Tod Papageorge
[Photographer, b. 1940, Portsmouth, New Hampshire, lives in New Haven, Connecticut.]

 If your pictures are not good enough, you aren’t reading enough. 

Andreas Gursky
[Photographer, b. 1955, Leipzig, Germany, lives in Dusseldorf.]

 A word is worth a thousand images. 

Errol Morris
[Documentary filmmaker, b. 1948, Hewlett, New York, lives in Cambridge, Massachusetts.]

 If you want to trick someone with a photograph, there are lots of easy ways to do it. You don’t need Photoshop. You don’t need sophisticated digital photo-manipulation. You don’t need a computer. All you need to do is change the caption. 

Josef Koudelka
[Photographer, b. 1938, Biskovice, Moravia, Czechoslovakia, lives in Paris.]

 I don’t like captions. I prefer people to look at my pictures and invent their own stories. 

Roland Barthes
[Writer, critic, and theorist, b. 1915, Cherbourg, d. 1980, Paris.]

 The image freezes an endless number of possibilities; words determine a single certainty... this is why all news photographs are captioned. 

Douglas Coupland
[Writer, b. 1961, Baden-Söllingen, Germany, lives in Vancouver, Canada.]

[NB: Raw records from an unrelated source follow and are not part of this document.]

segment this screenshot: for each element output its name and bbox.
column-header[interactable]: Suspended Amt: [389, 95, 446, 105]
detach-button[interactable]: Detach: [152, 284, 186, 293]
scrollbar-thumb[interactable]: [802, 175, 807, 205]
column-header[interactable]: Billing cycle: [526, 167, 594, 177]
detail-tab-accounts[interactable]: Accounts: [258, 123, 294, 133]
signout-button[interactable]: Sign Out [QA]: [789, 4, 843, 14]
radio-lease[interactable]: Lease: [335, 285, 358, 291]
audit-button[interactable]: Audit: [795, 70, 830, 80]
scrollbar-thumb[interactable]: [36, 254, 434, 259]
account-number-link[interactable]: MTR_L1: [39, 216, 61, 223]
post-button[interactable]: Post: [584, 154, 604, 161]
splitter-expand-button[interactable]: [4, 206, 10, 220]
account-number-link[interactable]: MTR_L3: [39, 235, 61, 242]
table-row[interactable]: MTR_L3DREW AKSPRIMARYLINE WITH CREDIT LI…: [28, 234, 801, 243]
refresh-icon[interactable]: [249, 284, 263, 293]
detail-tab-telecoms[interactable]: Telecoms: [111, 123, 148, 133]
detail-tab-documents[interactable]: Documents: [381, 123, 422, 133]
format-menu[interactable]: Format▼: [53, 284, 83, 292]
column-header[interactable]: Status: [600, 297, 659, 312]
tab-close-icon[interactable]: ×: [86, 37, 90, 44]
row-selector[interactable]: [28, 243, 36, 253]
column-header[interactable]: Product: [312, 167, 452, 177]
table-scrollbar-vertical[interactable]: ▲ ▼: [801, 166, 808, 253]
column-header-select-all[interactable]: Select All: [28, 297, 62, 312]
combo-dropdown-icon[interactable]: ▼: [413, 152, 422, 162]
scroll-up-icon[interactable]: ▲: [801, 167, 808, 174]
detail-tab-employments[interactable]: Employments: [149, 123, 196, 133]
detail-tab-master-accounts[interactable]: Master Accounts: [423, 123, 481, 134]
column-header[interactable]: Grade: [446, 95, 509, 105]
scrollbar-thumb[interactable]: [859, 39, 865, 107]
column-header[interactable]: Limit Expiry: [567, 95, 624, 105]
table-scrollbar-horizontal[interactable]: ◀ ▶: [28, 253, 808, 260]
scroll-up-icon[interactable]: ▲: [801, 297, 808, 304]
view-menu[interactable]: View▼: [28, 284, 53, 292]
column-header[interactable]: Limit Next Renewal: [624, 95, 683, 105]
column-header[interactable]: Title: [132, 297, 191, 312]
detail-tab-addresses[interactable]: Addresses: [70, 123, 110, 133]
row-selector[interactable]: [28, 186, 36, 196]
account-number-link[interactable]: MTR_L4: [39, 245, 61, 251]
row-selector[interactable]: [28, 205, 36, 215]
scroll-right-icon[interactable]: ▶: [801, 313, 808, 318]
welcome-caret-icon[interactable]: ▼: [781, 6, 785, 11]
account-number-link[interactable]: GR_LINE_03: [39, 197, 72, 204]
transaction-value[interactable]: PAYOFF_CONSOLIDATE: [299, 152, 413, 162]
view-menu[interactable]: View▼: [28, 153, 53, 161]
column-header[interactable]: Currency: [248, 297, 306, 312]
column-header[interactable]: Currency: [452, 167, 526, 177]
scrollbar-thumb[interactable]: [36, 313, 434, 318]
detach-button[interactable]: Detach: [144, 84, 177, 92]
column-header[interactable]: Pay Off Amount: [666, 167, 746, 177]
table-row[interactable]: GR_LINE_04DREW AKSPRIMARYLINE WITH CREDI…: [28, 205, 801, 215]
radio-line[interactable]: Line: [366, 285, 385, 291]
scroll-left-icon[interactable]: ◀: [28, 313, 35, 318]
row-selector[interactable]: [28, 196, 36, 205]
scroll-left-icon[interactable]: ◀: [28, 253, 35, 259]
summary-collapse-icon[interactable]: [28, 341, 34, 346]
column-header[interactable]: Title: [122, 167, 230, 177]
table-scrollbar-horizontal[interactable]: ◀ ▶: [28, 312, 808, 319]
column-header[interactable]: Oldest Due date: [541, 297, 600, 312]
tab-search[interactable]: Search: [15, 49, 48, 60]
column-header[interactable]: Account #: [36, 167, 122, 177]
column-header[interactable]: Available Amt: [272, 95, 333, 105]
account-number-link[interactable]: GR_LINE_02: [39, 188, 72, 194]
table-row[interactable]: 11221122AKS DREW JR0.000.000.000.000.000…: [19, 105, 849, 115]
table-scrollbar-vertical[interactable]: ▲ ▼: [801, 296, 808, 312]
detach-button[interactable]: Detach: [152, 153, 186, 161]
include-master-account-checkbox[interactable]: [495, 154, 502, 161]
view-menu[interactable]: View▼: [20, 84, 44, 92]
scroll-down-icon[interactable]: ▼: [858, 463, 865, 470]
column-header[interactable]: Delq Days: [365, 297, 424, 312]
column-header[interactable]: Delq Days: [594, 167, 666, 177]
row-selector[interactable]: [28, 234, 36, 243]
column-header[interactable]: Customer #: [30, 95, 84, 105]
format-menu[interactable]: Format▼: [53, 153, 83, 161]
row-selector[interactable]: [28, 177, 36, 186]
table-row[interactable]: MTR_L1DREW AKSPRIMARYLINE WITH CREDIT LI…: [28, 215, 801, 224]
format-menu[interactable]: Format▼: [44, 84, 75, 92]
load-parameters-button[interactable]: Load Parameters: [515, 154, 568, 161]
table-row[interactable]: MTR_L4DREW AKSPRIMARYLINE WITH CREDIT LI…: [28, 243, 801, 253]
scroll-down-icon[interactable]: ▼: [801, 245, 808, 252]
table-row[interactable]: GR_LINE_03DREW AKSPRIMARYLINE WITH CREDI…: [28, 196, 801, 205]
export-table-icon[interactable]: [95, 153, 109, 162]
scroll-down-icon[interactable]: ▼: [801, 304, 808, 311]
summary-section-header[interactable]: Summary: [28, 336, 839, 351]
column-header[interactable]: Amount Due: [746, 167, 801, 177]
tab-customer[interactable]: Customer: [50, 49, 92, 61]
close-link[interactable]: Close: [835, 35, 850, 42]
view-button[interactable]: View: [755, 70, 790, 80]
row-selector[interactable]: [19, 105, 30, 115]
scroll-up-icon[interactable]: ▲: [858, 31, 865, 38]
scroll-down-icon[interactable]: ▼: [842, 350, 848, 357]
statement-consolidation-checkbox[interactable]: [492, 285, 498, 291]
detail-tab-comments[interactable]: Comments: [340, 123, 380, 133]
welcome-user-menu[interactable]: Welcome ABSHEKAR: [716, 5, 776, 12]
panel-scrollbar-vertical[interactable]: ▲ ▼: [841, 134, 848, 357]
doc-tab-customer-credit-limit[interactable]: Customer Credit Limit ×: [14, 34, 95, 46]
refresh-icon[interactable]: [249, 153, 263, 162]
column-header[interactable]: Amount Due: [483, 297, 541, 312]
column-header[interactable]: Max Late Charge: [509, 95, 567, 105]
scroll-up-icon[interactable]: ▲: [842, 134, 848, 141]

 I tried to think of a witty play on “Every picture tells a thousand words,” but then the whole word/picture thing collapsed on me. 

David Wojnarowicz
[Artist and activist, b. 1954, Redbank, New Jersey, d. 1990, New York.]

 To me, photographs are like words and I generally will place many photographs together or print them one inside the other in order to construct a free-floating sentence that speaks about the world I witness. 

Neil Postman
[Writer and media critic, b. 1931, New York, d. 2003, Queens, New York.]

 You can only photograph a fragment of the here and now. The photograph presents the world as object; language, the world as idea.